▸ EXERCISE INSTRUCTIONS:
Pictures must be kept out of the copy. Every entry is to be duplicated exactly.

(Stored data entries)
------------------------
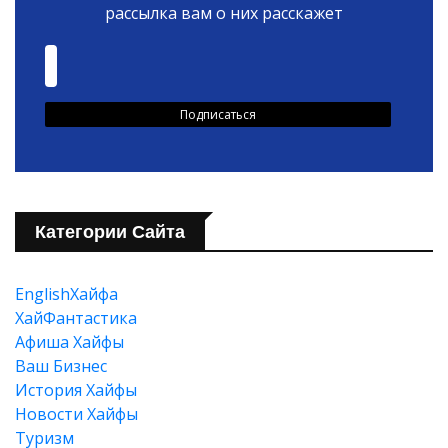
рассылка вам о них расскажет
Категории Сайта
EnglishХайфа
XайФантастика
Афиша Хайфы
Ваш Бизнес
История Хайфы
Новости Хайфы
Туризм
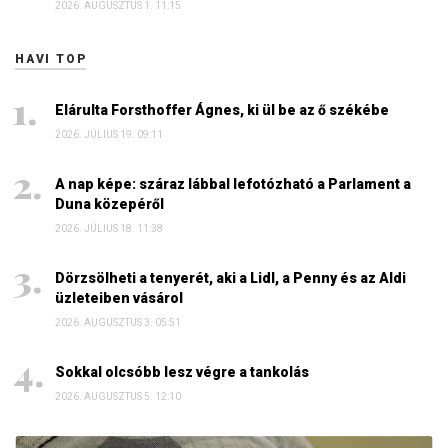
2026. AUGUSZTUS 1. 11:15
HAVI TOP
Elárulta Forsthoffer Ágnes, ki ül be az ő székébe
2026. JÚLIUS 19. 09:11
A nap képe: száraz lábbal lefotózható a Parlament a
Duna közepéről
2026. JÚLIUS 18. 11:38
Dörzsölheti a tenyerét, aki a Lidl, a Penny és az Aldi
üzleteiben vásárol
2026. AUGUSZTUS 3. 05:51
Sokkal olcsóbb lesz végre a tankolás
2026. AUGUSZTUS 5. 12:10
------------------------
▸ EXPECTED OUTPUT:
рассылка вам о них расскажет
Категории Сайта
EnglishХайфа
XайФантастика
Афиша Хайфы
Ваш Бизнес
История Хайфы
Новости Хайфы
Туризм
2026. AUGUSZTUS 1. 11:15
HAVI TOP
Elárulta Forsthoffer Ágnes, ki ül be az ő székébe
2026. JÚLIUS 19. 09:11
A nap képe: száraz lábbal lefotózható a Parlament a
Duna közepéről
2026. JÚLIUS 18. 11:38
Dörzsölheti a tenyerét, aki a Lidl, a Penny és az Aldi
üzleteiben vásárol
2026. AUGUSZTUS 3. 05:51
Sokkal olcsóbb lesz végre a tankolás
2026. AUGUSZTUS 5. 12:10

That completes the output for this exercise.